*About this exercise*.
Go through the data below and return each line containing the word "label".
==============================
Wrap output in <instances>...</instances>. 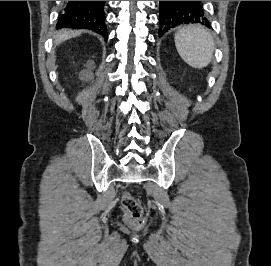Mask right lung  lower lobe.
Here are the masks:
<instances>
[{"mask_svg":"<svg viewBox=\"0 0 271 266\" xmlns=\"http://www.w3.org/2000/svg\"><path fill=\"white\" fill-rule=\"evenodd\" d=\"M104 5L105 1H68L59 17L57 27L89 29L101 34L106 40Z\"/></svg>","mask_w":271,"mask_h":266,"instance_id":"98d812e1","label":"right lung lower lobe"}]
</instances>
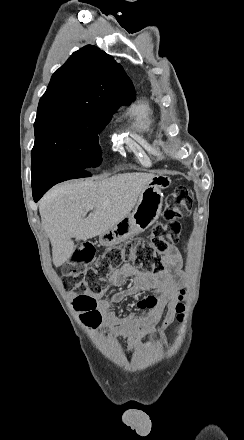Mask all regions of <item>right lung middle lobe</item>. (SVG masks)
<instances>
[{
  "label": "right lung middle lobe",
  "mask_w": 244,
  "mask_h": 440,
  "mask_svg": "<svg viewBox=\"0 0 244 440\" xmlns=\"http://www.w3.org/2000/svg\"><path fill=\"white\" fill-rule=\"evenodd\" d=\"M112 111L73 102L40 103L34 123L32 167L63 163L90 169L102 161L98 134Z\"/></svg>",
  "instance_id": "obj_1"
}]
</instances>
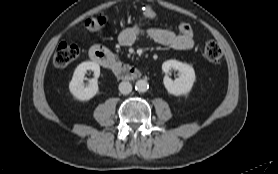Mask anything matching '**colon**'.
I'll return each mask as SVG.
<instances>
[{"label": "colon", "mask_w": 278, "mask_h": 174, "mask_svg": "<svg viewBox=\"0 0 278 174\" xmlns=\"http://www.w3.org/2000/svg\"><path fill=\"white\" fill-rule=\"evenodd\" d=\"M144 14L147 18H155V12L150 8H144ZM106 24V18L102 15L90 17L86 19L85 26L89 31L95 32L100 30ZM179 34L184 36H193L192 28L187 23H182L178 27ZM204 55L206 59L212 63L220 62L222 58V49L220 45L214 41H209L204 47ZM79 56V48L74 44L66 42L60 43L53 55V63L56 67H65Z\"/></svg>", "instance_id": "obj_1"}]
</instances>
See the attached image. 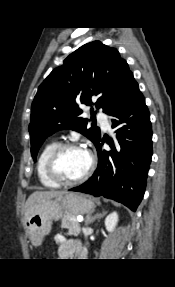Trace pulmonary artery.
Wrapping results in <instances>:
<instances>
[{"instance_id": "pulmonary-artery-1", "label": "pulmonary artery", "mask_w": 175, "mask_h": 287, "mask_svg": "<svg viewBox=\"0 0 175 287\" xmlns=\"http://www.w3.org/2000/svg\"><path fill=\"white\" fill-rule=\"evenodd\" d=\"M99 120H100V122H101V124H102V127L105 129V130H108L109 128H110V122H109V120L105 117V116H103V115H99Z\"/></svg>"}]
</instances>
==============================
*Result for this exercise*.
[{"mask_svg":"<svg viewBox=\"0 0 271 266\" xmlns=\"http://www.w3.org/2000/svg\"><path fill=\"white\" fill-rule=\"evenodd\" d=\"M104 5L105 1H68L59 17L57 27L89 29L101 34L106 40Z\"/></svg>","mask_w":271,"mask_h":266,"instance_id":"98d812e1","label":"right lung lower lobe"}]
  "label": "right lung middle lobe",
[{"label": "colon", "mask_w": 278, "mask_h": 174, "mask_svg": "<svg viewBox=\"0 0 278 174\" xmlns=\"http://www.w3.org/2000/svg\"><path fill=\"white\" fill-rule=\"evenodd\" d=\"M144 14L147 18H155V12L150 8H144ZM106 24V18L102 15L90 17L86 19L85 26L89 31L95 32L100 30ZM179 34L184 36H193L192 28L187 23H182L178 27ZM204 55L206 59L212 63L220 62L222 58V49L220 45L214 41H209L204 47ZM79 56V48L74 44L66 42L60 43L53 55V63L56 67H65Z\"/></svg>", "instance_id": "obj_1"}]
[{"instance_id": "pulmonary-artery-1", "label": "pulmonary artery", "mask_w": 175, "mask_h": 287, "mask_svg": "<svg viewBox=\"0 0 175 287\" xmlns=\"http://www.w3.org/2000/svg\"><path fill=\"white\" fill-rule=\"evenodd\" d=\"M99 120H100V122H101V124H102V127L105 129V130H108L109 128H110V122H109V120L105 117V116H103V115H99Z\"/></svg>"}]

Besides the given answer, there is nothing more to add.